Running Horse helped him saddle his horse and then the three of them, Winona with her bundle riding behind Running Horse, joined the orderly retreat of the Hunkpapa, who by now had mostly disappeared in the brush along the Grand River.
They would head for the ancestral retreat, called by the white men the Bad Lands, where the sudden arroyos and rugged hills might defy regiments of long knives.
At the head of the long, ragged string of Indians, and ponies and travois and dogs, rode Old Bear, his eyes fierce and hard, the chief of the Hunkpapa.
When the cavalry from Fort Yates, flag and pennon fluttering, thundered into the camp of Sitting Bull, shouting, brandishing their sabers, brave in the sound of their bugle, they found nothing, only the empty camp and, of course, some Indian policemen in one of the cabins.
Needless to say, they also did not find Edward Chance, which proved to be a particular disappointment to two men who rode with them, Lester Grawson and Corporal Jacob Totter.
Above the camp, on Medicine Ridge, watching, not moving, stood the solitary figure of Kicking Bear, medicine man, he who had brought the Ghost Dance to Standing Rock.
The death of Sitting Bull would enkindle the Sioux and the Cheyenne.
The news would spread like the sweep of a wind-driven burning prairie from Standing Rock to Pine Ridge, to Cherry Creek and throughout the departments of the Platte and Dakotas.
The messenger would say, “Sitting Bull is dead.” And the warriors would gather their ponies and take up their weapons.
For the first time in years, the feet of the Sioux and their brethren, the Cheyenne, would be on the warpath. This would be the Holy War, the war of the Ghost Dance.

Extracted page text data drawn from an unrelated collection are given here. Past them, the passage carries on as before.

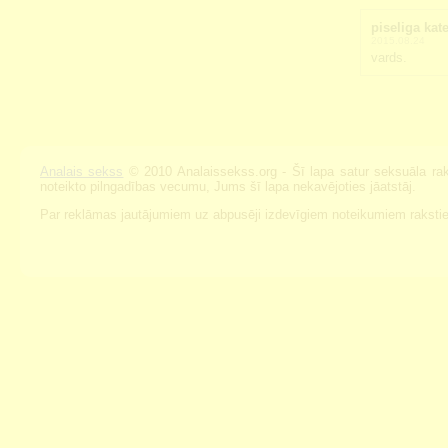
piseliga kate
2015.08.24
vards.
Analais sekss
© 2010 Analaissekss.org - Šī lapa satur seksuāla raks
noteikto pilngadības vecumu, Jums šī lapa nekavējoties jāatstāj.
Par reklāmas jautājumiem uz abpusēji izdevīgiem noteikumiem raksti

It was wrong, for spring was the time, not winter, with the coming snows and the ice and wind, and the barren prairie and the lack of food.
Kicking Bear stood on Medicine Ridge.
He watched the soldiers and the Indian policemen milling about the cabin of Sitting Bull, hitching up a wagon for a body.
When the soldiers and policemen had ridden away, when the wagon too was gone, Kicking Bear turned his back on the camp of Sitting Bull.
There was nothing more to be done.
Strange was the will of Wakan-Tonka.
It had begun here, the Holy War, here on the muddy banks of the Grand River.
Lucia Turner was up and about the soddy.
She lifted off one of the range lids and stirred the fire. This morning she was using kindling in the range, rather than cow chips or twisted grass. Perhaps it would put Aunt Zita in a better mood.
Lucia had been awakened that morning early, around dawn, by gunfire in the distance, coming from the direction of Sitting Bull’s camp. She had hurriedly dressed and climbed to the top of the hill, on which the school stood, but she had seen nothing. Then, after a time, she had returned to the soddy, puzzled, a bit frightened, hoping there was nothing wrong. She had heard firing before, and usually it had been due, as it happened, to drunken Indians. But usually that sort of firing took place late at night, not at dawn.
The pile of kindling behind the soddy had been diminishing rapidly. All that was left of it now was a coal bucket filled with it, sitting beside the range.
Lucia, too, of course, preferred a meal prepared over a wood fire.
Several weeks ago Lucia had purchased a cord of fuel for one dollar from a man in a wagon who did business with the agency, but he no longer came as far into the reservation as the soddy.
If worse came to worse Lucia might hitch up the buckboard and drive down to the Grand River. There she might find a fallen cottonwood and get some of the dried branches. Perhaps she could hire Joseph Running Horse to cut the wood for her.
He had come by the soddy yesterday to ask for Mr. Chance’s medicine kit.